In my environment we have to use smartcards for authentication. The effect on the server side is that an SSL client certificate is presented. Our (HTTPS only) servers must require this as part of the SSL/TLS handshake, so if an HTTP connection happens and a web app is summoned to reply with a page, the user is authenticated already, it's just a question of what they're authorized to do in Cobbler.
A successful authentication system based on our requirements should be dead easy to make - a dozen lines of Python or so - but it's essentially a third thing which isn't quite basic auth nor form-based login, and it may not legitimately be Cobbler's problem.
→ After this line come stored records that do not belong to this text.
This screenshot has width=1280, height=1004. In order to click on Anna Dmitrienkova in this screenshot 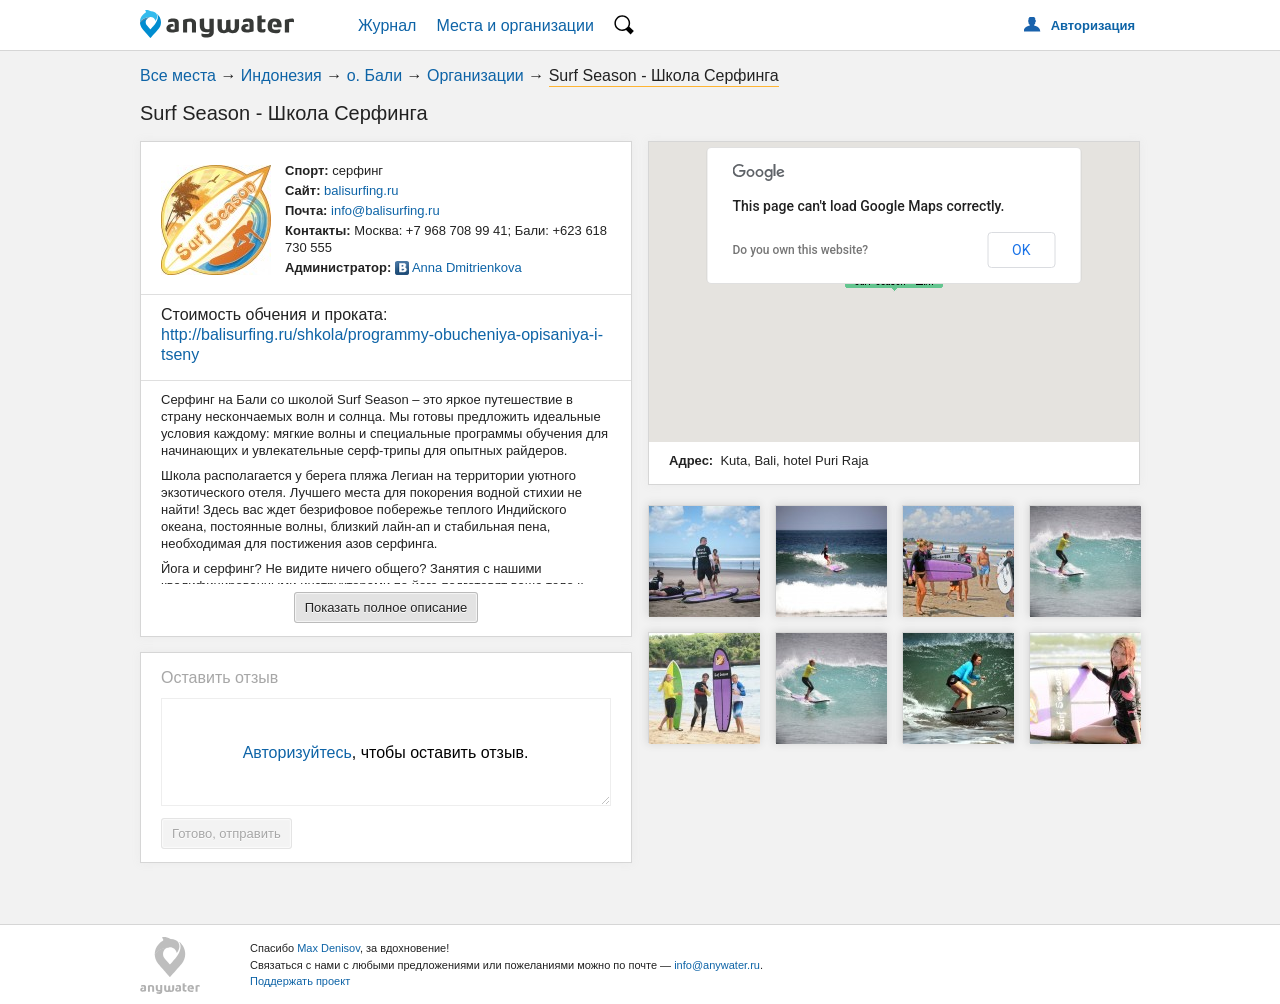 , I will do `click(467, 267)`. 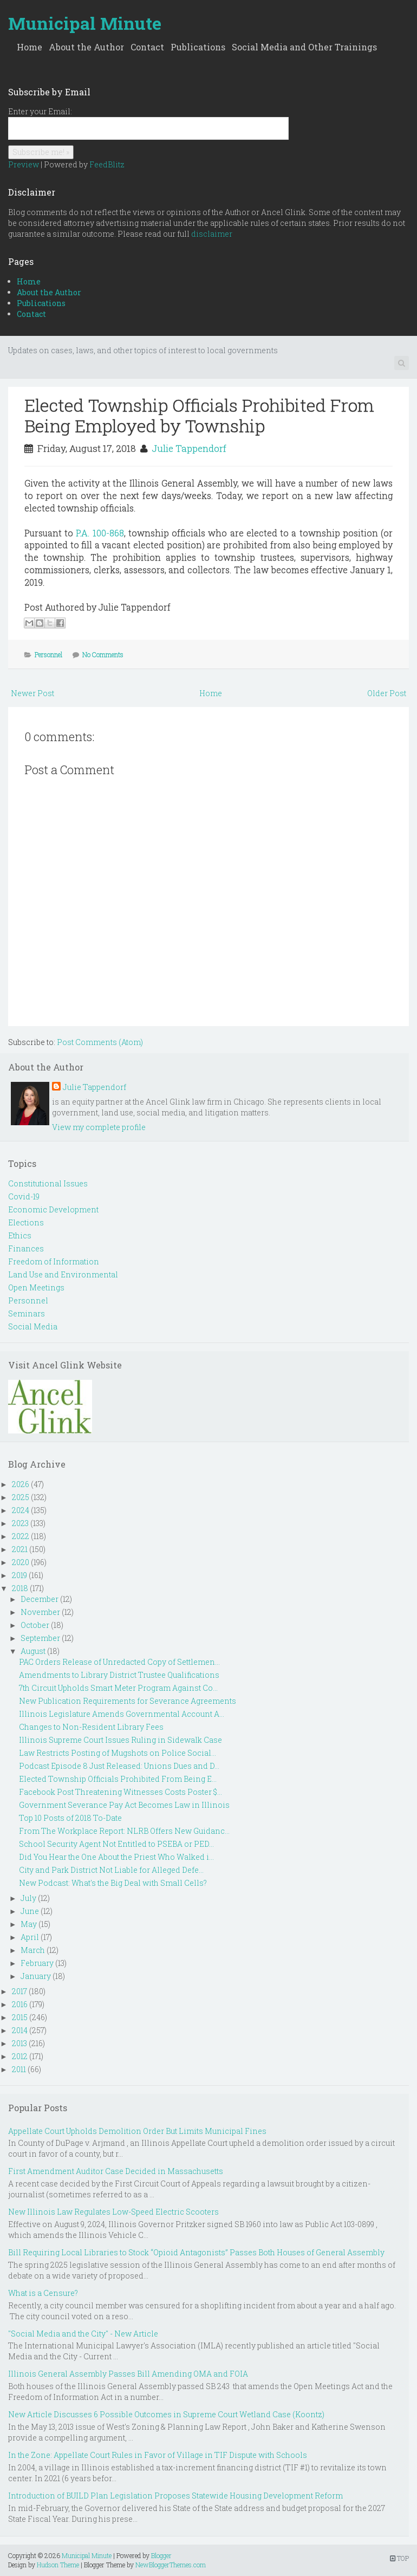 This screenshot has width=417, height=2576. Describe the element at coordinates (19, 1991) in the screenshot. I see `2017` at that location.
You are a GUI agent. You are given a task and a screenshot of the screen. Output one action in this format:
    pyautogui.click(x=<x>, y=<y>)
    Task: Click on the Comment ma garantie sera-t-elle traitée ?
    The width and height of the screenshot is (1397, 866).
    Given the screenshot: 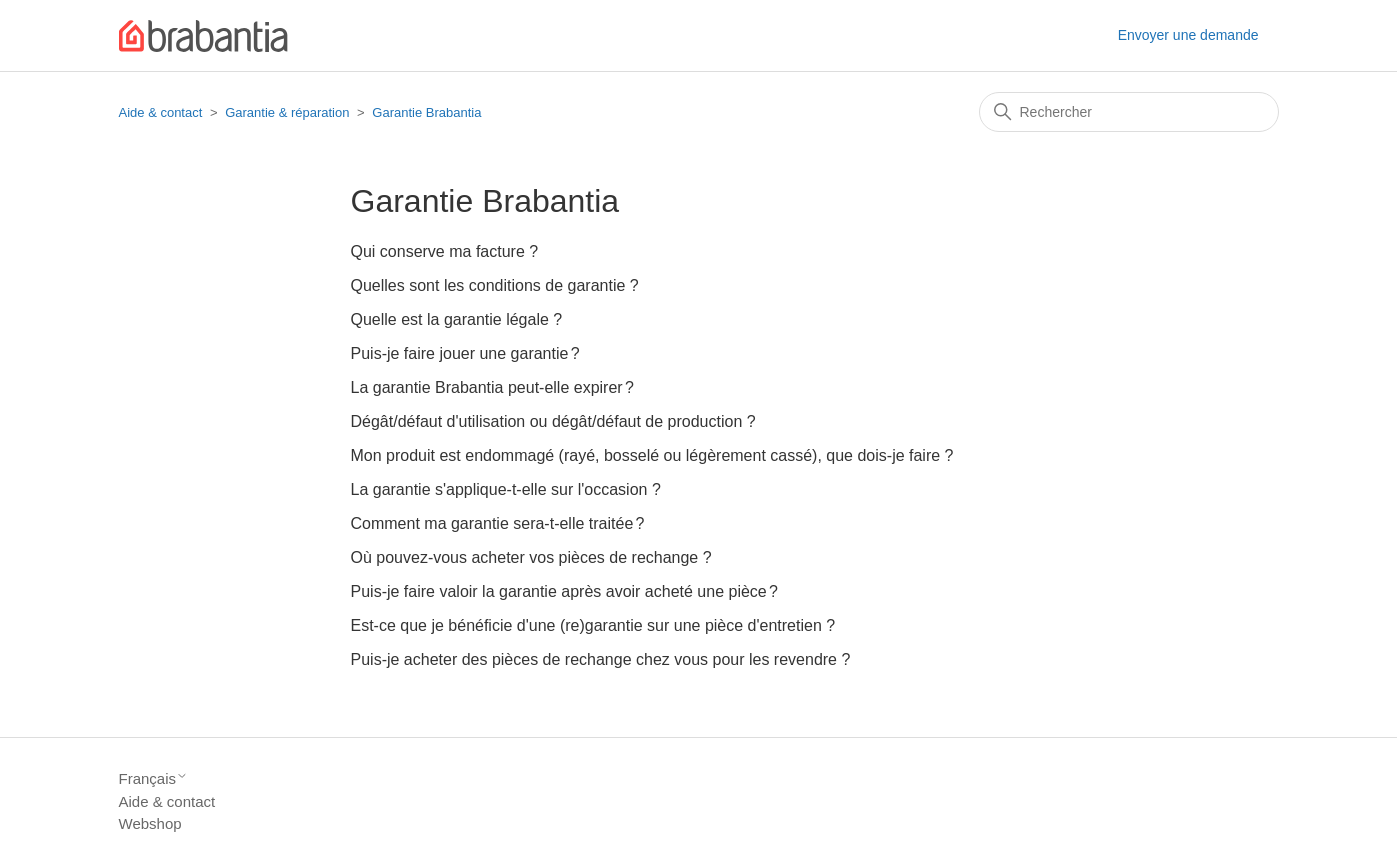 What is the action you would take?
    pyautogui.click(x=498, y=523)
    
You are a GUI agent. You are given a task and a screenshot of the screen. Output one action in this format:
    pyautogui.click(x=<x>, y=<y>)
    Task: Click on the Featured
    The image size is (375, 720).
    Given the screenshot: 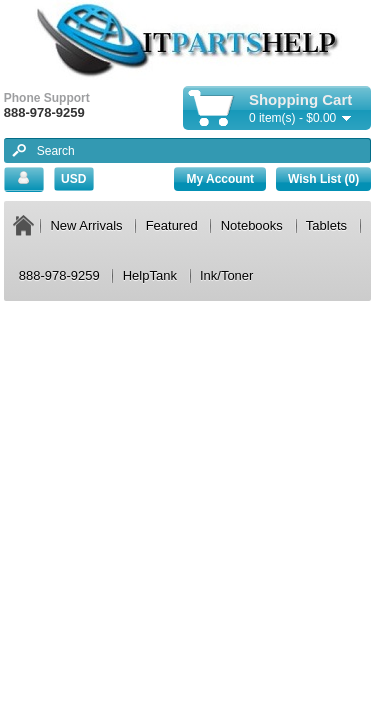 What is the action you would take?
    pyautogui.click(x=172, y=225)
    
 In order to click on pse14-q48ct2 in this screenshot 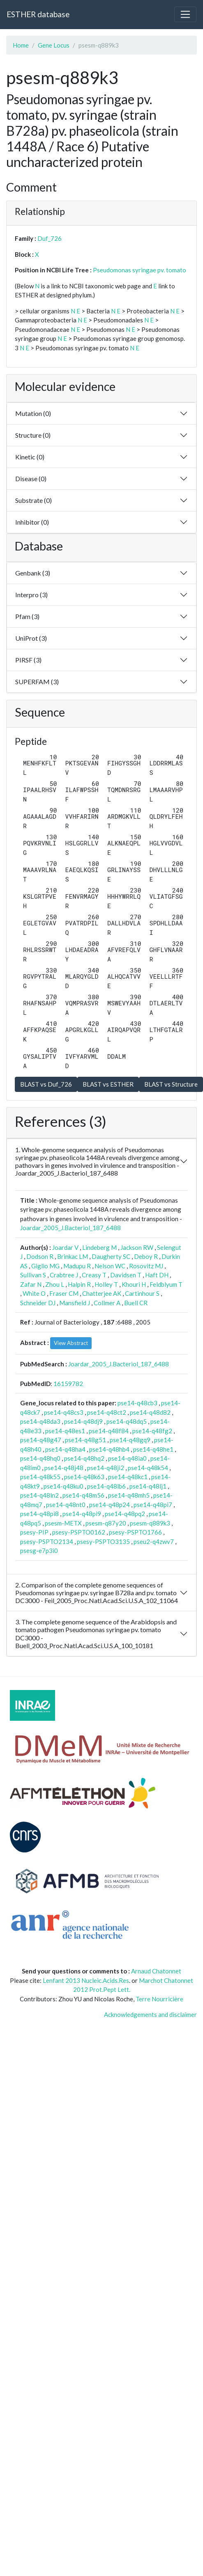 , I will do `click(106, 1412)`.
I think this is where we should be headed. However, we don't make use of WSGI or any of the python frameworks in meaningful ways. Right now we kind of use Django, but not completely enough to take advantage of where it gets stuff right.
Part of the problem is that cobbler-web depends on cobbler's view of authentication and authorization. Cobbler's view of that is a bit bare bones. To do this right we would have to drive authentication deep into cobbler or somehow pull it out of cobbler completely and only have it on the cobbler-web level. I'm not entirely sure what the proper direction is.
I guess if you wanted to get technical about things, you could write a proper backend for Django to handle the auth - that seems like overkill to me though.
For the problem posted above, it almost seems like it should be something the browser handles (sort of like forwarded krb5 credentials), and I do see why keeping some kind of basic or digest auth would be required in that situation.